> [Listed entries]:
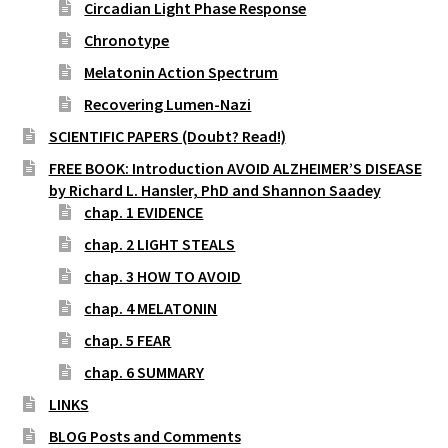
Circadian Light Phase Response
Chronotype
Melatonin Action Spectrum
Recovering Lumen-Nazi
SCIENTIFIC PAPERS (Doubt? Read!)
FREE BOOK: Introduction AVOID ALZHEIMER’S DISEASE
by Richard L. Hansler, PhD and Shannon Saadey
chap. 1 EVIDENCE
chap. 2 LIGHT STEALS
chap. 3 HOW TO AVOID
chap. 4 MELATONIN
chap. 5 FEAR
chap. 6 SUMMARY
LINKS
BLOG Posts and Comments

==

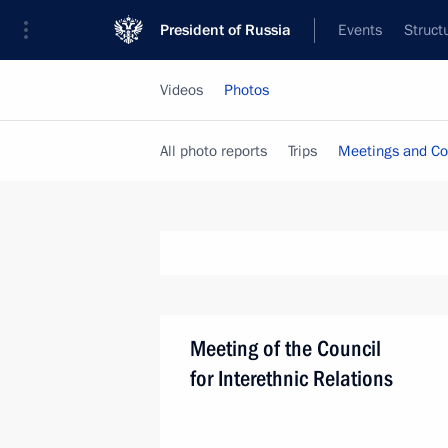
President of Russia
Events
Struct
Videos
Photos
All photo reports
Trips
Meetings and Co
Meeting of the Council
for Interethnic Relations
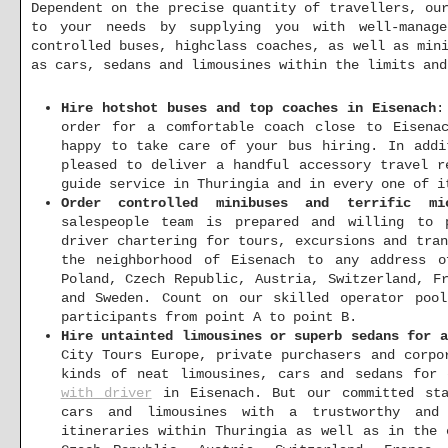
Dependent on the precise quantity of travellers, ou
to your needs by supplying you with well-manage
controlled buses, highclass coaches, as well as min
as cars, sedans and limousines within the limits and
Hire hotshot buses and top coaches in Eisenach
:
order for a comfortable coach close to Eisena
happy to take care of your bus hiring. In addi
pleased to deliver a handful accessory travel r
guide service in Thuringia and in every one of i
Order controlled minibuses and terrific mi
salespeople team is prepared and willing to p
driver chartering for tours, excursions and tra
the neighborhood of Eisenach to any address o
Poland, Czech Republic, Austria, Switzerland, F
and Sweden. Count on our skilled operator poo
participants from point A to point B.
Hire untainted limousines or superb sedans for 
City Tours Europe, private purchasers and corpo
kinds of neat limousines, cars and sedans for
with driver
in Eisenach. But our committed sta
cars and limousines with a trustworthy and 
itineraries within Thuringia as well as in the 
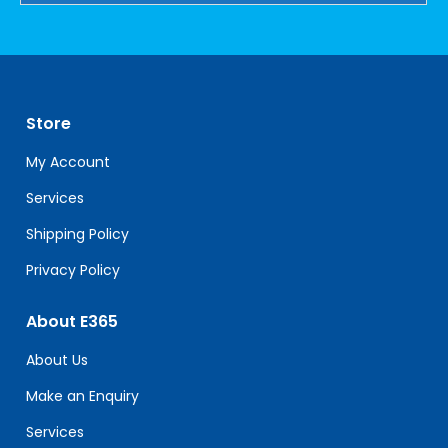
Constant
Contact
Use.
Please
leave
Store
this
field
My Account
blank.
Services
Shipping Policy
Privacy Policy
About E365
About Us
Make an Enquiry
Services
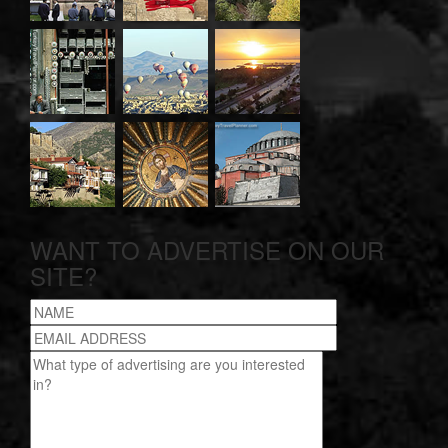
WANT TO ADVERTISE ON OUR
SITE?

> [Task objective]:
Nothing but a number should be given: the count of lines in the entries that contain the word "AVOID".

> [Result]:
2